The point has often been made, including here and here, that appellants’ briefs are best off if they focus on the few best arguments available, rather than raising every conceivable argument in the hope that something will bring reversal. Now, the Seventh Circuit has expressly endorsed that idea in its decision in Pierce v. Visteon Corp., 791 F.3d 782 (7th Cir. 2015).
Pierce was a class action. Most of the Seventh Circuit’s decision dealt with issues as to the timeliness of the appeal and principles surrounding the award of attorneys’ fees under a fee-shifting statute. The panel’s decisions on those issues did not go well for the attorney who represented the class, an attorney whom the Seventh Circuit criticized in its opinion by name.

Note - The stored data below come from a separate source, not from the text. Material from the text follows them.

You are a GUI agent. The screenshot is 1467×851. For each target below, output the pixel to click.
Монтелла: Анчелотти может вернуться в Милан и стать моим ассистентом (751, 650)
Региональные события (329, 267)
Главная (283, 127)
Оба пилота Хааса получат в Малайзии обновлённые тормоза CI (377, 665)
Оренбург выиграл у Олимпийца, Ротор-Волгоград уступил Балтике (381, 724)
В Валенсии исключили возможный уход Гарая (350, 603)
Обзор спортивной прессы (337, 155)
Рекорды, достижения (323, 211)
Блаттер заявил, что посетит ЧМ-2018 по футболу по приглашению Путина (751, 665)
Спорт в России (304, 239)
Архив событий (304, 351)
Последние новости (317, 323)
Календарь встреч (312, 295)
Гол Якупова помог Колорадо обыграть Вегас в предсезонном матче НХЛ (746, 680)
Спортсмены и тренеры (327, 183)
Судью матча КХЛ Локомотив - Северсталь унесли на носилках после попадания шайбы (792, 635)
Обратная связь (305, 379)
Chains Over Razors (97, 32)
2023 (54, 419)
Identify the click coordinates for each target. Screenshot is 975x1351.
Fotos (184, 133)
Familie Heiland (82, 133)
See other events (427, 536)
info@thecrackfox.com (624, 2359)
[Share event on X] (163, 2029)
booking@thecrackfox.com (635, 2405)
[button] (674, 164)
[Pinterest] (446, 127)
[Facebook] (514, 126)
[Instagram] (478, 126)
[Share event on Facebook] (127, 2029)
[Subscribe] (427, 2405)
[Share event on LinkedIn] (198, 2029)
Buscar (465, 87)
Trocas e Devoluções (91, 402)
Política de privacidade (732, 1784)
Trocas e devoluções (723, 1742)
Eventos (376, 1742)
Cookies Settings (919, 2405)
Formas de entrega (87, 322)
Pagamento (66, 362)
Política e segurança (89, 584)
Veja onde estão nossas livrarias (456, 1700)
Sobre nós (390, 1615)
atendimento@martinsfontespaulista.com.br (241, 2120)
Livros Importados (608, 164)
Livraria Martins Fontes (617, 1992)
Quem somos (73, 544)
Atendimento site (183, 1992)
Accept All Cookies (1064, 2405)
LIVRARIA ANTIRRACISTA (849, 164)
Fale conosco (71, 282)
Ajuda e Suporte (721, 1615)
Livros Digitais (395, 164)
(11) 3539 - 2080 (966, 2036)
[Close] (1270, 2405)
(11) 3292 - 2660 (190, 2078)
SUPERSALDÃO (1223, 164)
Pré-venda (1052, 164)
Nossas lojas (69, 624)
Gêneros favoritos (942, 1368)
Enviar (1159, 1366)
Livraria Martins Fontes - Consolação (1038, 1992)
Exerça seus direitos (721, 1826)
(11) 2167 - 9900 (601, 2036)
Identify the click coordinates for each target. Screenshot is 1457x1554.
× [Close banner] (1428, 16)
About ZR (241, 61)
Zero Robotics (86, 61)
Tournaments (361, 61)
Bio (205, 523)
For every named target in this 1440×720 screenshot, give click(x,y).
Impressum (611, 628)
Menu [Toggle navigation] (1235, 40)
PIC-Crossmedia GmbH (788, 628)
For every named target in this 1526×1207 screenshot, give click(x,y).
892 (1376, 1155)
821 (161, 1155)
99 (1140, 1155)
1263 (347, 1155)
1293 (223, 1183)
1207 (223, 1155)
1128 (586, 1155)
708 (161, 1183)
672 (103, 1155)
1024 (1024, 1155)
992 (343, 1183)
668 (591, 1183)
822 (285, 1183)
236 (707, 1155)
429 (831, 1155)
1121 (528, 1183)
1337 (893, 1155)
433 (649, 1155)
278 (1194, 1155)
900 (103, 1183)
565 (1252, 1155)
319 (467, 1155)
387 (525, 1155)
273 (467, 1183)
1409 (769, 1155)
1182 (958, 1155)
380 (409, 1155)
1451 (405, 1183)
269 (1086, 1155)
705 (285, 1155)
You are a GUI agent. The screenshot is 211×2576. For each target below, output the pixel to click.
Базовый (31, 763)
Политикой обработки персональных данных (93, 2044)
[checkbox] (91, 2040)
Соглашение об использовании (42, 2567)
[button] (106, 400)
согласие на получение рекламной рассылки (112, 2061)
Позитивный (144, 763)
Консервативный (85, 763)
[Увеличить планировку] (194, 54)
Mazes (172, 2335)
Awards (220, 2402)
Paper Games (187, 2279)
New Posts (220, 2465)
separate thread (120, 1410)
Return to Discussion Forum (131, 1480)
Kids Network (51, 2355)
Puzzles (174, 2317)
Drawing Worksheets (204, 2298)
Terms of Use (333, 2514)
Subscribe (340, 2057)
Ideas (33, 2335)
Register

As part of the court’s rejection of the attorney’s contention that his attorneys’ fee should have been higher, the panel pointed out the poor quality of his briefing. The final substantive paragraph of the Seventh Circuit’s opinion added more criticism of his brief. “And his brief on the merits has problems beyond those pointed out already. It presents 13 issues for decision, violating the principle that appellate counsel must concentrate attention on the best issues. (To brief more than three or four issues not only diverts the judges’ attention but also means that none of the issues will be addressed in the necessary depth; an appellate brief covering 13 issues can spend only a few pages on each.).”
In short, as difficult as it is, we must all recognize that if our best arguments won’t win the day, our weaker arguments certainly won’t. Limiting appellants’ briefs to the few best points maximizes the chances of success.